The researchers found that all hair reduced solar radiation to the scalp, but tightly curled hair provided the best protection from the sun’s radiative heat while minimizing the need to sweat to stay cool. They reported their findings yesterday (June 6) in the Proceedings of the National Academy of Sciences.
“Walking upright is the setup and brain growth is the payoff of scalp hair,” said Tina Lasisi, who conducted the study as part of her doctoral dissertation at Penn State.
As early humans evolved to walk upright in equatorial Africa, the tops of their heads increasingly took the brunt of solar radiation, explained Lasisi. The brain is sensitive to heat, and it generates heat, especially the larger it grows. Too much heat can lead to dangerous conditions like heat stroke. As humans lost much of their body hair, they developed efficient sweat glands to keep cool, but sweating comes at a cost in lost water and electrolytes. Scalp hair likely evolved as a way to reduce the amount of heat gain from solar radiation, thereby keeping humans cool without the body having to expend extra resources, said Lasisi.

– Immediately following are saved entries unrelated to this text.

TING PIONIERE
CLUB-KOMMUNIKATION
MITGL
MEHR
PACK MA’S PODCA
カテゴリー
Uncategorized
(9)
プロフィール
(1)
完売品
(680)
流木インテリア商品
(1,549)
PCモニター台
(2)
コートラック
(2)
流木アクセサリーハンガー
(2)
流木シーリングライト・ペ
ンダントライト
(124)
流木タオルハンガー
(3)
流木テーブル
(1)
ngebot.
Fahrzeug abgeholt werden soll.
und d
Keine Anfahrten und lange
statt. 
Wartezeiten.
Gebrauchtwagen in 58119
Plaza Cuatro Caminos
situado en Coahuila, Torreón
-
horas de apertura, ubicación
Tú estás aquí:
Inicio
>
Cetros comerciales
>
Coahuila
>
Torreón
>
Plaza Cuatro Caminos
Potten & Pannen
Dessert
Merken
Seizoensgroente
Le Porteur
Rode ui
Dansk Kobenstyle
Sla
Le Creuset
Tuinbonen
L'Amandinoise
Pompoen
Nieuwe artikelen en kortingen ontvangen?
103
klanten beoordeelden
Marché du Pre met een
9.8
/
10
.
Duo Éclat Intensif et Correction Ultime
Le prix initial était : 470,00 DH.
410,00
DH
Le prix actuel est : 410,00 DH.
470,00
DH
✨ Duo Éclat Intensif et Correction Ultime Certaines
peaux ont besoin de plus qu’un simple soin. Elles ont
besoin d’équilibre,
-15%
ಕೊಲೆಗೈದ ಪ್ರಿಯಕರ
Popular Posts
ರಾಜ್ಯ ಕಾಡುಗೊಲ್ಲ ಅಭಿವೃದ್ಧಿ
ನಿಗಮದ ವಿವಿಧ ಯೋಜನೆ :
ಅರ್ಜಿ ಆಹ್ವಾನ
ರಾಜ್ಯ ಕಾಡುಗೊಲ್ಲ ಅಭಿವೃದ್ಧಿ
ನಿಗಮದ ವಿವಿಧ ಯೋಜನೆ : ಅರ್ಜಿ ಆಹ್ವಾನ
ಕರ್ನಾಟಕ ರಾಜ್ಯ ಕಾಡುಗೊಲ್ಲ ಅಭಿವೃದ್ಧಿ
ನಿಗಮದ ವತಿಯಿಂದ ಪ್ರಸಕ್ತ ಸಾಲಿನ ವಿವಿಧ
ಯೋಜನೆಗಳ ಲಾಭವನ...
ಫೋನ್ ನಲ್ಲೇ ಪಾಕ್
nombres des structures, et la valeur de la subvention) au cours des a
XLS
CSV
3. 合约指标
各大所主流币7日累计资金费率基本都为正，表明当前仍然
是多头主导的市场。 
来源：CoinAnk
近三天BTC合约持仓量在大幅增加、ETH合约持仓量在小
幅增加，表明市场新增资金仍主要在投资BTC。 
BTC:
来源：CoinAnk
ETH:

“Around 2 million years ago we see Homo erectus, which had the same physical build as us but a smaller brain size,” she said. “And by 1 million years ago, we’re basically at modern-day brain sizes, give or take. Something released a physical constraint that allowed our brains to grow. We think scalp hair provided a passive mechanism to reduce the amount of heat gained from solar radiation that our sweat glands couldn’t."
The multidisciplinary research provides important preliminary results for bettering our understanding of how human hair evolved without putting humans in potentially dangerous situations, said Professor Jablonski.
“The study also shows that evolutionary anthropologists have an extra tool in the thermal manikin – normally used for testing the functionality of protective clothing – for quantifying human data that is otherwise very difficult to capture”, added Professor Havenith.
Also contributing to the research were James Smallcombe, Loughborough University and the University of Australia; and from Penn State Larry Kenney, professor of physiology, kinesiology and Marie Underhill Noll Chair in Human Performance; Mark Shriver, professor of anthropology; and Benjamin Zydney, previously an undergraduate research assistant and now a Penn State alum.
The National Science Foundation and the Wenner-Gren Foundation supported this work.